On the Agenda - Superbug hits UK hospitals

- In a nutshell A new superbug called New Delhi-Metallo-1 (NDM-1) that is resistant to the most powerful antibiotics has been found in UK hospitals. NHS patients who have been abroad to countries such as India and Pakistan for cosmetic surgery, cancer treatment or transplants have brought the bacteria back from their travels.

Hospital bug: threat to UK
Hospital bug: threat to UK

- How big is the problem?

According to the study that appeared in The Lancet Infectious Diseases, only 37 cases have been identified in the UK so far, but scientists fear the enzyme will go global. Professor Timothy Walsh from Cardiff University told The Daily Telegraph: 'The potential for wider international spread is clear and frightening'.

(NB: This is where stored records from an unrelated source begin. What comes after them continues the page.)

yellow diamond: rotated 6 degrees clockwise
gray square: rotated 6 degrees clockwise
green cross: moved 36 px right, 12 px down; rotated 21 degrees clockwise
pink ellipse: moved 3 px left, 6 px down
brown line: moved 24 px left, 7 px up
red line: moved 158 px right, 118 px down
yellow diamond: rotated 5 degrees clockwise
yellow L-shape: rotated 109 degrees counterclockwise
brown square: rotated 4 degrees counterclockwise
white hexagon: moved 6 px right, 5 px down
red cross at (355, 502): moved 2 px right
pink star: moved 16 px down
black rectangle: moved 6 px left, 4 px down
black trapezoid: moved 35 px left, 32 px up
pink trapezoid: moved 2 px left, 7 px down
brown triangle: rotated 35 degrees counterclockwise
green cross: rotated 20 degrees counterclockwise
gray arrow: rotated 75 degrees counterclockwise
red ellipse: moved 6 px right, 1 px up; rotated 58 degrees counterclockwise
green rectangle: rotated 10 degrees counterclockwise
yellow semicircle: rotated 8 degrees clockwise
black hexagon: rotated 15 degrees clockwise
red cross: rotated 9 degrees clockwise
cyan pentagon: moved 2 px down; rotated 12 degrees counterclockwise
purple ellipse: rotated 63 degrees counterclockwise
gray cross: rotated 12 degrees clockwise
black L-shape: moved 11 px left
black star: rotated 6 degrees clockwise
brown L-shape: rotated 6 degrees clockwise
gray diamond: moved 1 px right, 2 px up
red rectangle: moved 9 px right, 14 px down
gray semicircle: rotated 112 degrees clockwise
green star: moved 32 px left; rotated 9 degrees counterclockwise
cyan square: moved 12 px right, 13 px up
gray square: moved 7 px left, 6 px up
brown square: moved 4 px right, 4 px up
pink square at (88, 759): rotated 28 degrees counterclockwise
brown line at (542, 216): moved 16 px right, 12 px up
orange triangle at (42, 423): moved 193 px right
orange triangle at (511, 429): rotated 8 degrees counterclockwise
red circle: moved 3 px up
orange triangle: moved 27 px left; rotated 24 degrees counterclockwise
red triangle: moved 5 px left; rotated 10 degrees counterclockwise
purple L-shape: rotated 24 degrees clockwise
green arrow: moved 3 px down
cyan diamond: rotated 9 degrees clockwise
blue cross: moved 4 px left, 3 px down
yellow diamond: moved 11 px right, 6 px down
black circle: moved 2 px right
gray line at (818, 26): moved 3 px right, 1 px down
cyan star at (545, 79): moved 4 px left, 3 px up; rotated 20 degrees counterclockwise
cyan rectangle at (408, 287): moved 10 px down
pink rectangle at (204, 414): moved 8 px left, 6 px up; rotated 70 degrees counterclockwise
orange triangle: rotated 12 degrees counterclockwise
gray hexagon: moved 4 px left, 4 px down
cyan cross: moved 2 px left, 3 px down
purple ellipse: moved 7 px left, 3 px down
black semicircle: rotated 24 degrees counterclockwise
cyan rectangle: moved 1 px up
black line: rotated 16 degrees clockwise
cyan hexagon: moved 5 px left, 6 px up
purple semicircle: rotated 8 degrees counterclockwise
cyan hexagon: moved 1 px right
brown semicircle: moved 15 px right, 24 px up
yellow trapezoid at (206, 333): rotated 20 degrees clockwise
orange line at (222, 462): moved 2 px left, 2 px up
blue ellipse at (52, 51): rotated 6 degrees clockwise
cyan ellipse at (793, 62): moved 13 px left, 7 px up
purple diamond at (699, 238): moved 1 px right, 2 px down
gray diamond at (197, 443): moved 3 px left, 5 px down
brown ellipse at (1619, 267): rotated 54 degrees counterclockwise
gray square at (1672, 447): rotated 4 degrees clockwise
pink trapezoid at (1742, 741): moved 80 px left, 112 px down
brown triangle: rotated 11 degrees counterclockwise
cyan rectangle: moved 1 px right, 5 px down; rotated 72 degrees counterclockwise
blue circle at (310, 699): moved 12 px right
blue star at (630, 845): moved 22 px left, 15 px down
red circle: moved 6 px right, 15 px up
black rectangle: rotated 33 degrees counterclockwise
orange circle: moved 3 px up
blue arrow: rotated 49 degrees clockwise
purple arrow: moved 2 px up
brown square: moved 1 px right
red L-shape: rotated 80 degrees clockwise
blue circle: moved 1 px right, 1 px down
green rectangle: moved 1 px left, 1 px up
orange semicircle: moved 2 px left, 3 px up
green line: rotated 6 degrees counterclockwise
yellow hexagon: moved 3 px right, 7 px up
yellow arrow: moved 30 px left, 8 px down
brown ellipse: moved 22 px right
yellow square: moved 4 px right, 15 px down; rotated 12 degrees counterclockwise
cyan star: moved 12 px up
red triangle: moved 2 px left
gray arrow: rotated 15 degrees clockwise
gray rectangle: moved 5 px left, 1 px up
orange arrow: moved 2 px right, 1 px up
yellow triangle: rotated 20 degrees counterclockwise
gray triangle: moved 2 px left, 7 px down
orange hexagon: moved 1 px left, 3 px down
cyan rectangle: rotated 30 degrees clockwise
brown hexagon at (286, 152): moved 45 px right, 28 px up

- Why can it not be stopped?

NDM-1 exists inside different bacteria, which makes it resistant to one of the most powerful groups of antibiotics, called carbapenems. These are usually used in emergencies and to combat hard-to-treat infections.

- PR support

The Lancet Infectious Diseases issued a press release last Monday, embargoed until Wednesday. Researchers from Cardiff University and the Health Protection Agency, which co-authored the study, became spokespeople.

- Media coverage

The story was picked up by BBC Breakfast News, the Today programme, ITN and Sky News. Articles also featured on the front page of The Daily Telegraph with the heading: 'Warning over new hospital superbug', and in the Daily Mail with the headline: 'Alert over "unbeatable'" superbug'.